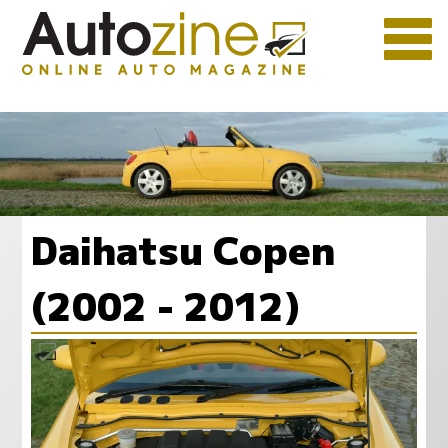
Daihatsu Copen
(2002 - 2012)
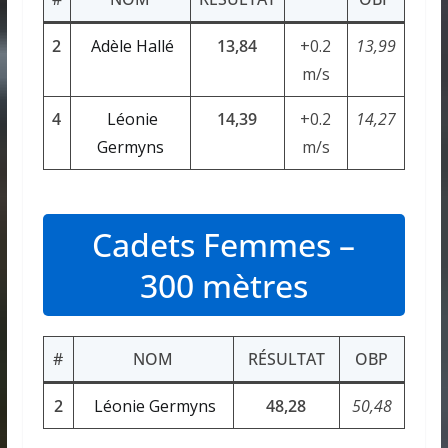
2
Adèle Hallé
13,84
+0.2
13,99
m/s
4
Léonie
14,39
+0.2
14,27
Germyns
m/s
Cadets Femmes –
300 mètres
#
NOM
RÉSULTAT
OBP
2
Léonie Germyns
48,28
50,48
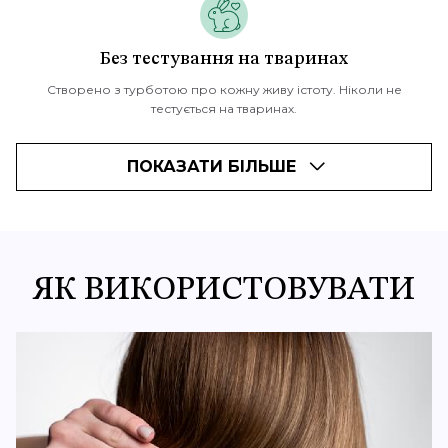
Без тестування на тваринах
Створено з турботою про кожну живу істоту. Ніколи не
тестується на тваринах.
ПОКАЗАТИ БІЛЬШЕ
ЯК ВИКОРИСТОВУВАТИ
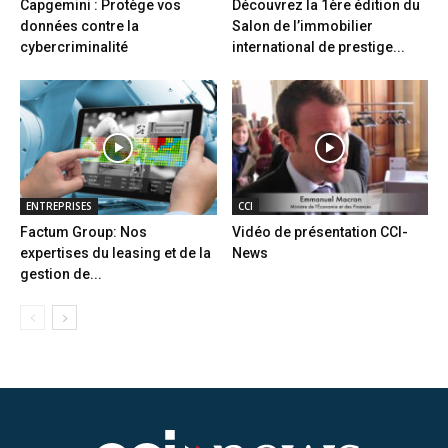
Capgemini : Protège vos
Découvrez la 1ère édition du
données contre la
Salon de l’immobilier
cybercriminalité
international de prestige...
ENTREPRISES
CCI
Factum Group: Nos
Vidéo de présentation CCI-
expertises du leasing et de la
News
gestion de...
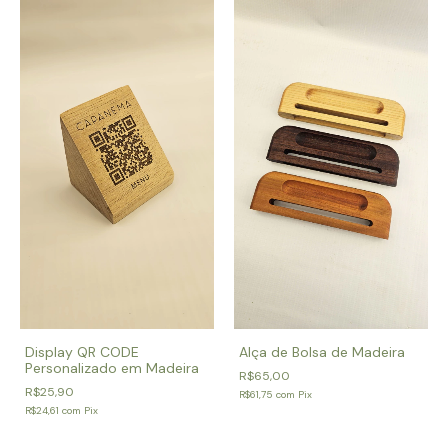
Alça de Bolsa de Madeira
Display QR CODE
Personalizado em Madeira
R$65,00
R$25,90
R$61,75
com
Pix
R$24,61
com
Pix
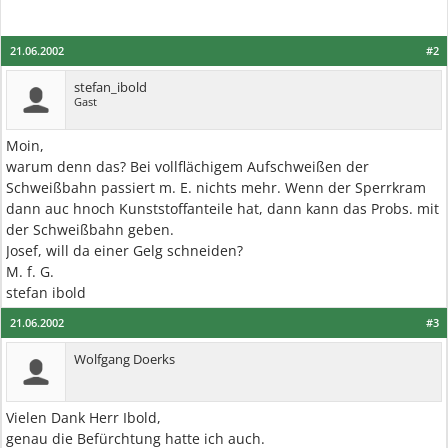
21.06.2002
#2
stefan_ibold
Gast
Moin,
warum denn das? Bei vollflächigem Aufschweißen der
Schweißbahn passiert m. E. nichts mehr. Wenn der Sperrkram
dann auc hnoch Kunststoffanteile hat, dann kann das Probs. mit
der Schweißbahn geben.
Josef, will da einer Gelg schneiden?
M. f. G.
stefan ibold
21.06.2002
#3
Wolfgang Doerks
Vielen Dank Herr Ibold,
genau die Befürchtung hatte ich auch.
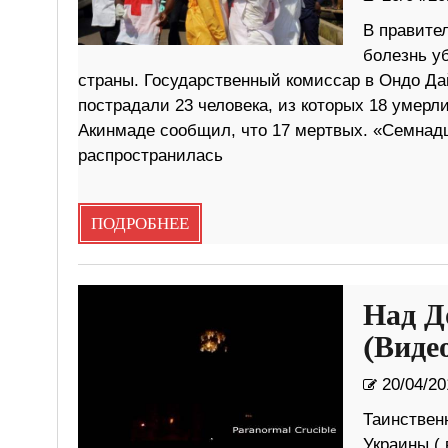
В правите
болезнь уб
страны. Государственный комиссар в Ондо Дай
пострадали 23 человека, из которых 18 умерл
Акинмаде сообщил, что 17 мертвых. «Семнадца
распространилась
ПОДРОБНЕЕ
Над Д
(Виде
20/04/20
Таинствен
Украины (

-.-.-

__DIRECTIONS__
Please give the number of lines in the listing above where "Schweißbahn" appears, and nothing else.

__EXERCISE RESPONSE__
2